Abortion rights advocates expressed concern over Monday’s development.

“Alarm bells are ringing loudly about the threat to reproductive rights,” Nancy Northup, president of the Center for Reproductive Rights, said in a statement. “The Supreme Court just agreed to review an abortion ban that unquestionably violates nearly 50 years of Supreme Court precedent and is a test case to overturn Roe v. Wade.”

The Mississippi law is among hundreds of abortion restrictions that have been introduced recently in state legislatures across the country. In 2021 alone, more than 500 abortion restrictions, including nearly 150 abortion bans, were introduced in 46 states, according to the Guttmacher Institute. Of those, just over 60 measures have been enacted.

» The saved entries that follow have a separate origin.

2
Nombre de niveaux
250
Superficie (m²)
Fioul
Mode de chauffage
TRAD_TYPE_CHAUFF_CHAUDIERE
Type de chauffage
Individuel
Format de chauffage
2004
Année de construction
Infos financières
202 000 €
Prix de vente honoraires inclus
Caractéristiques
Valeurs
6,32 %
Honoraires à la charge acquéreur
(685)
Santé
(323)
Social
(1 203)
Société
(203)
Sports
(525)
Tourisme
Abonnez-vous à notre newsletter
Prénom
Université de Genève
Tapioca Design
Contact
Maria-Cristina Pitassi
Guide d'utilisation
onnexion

The anti-abortion group Susan B. Anthony List (SBA List) hailed the Supreme Court’s move on Monday as a chance to give states more latitude.

“This is a landmark opportunity for the Supreme Court to recognize the right of states to protect unborn children from the horrors of painful late-term abortions,” SBA List president Marjorie Dannenfelser said in a statement.

Mississippi’s appeal comes after losing two rounds in the lower courts. In 2019, the U.S. Court of Appeals for the 5th Circuit held that the state’s restriction placed an unconstitutional burden on a woman’s right to terminate an unwanted pregnancy before viability.

“In an unbroken line dating to Roe v. Wade, the Supreme Court’s abortion cases have established (and affirmed, and re-affirmed) a woman’s right to choose an abortion before viability,” reads the opinion of a three-judge panel. “States may regulate abortion procedures prior to viability so long as they do not impose an undue burden on the woman’s right, but they may not ban abortions.”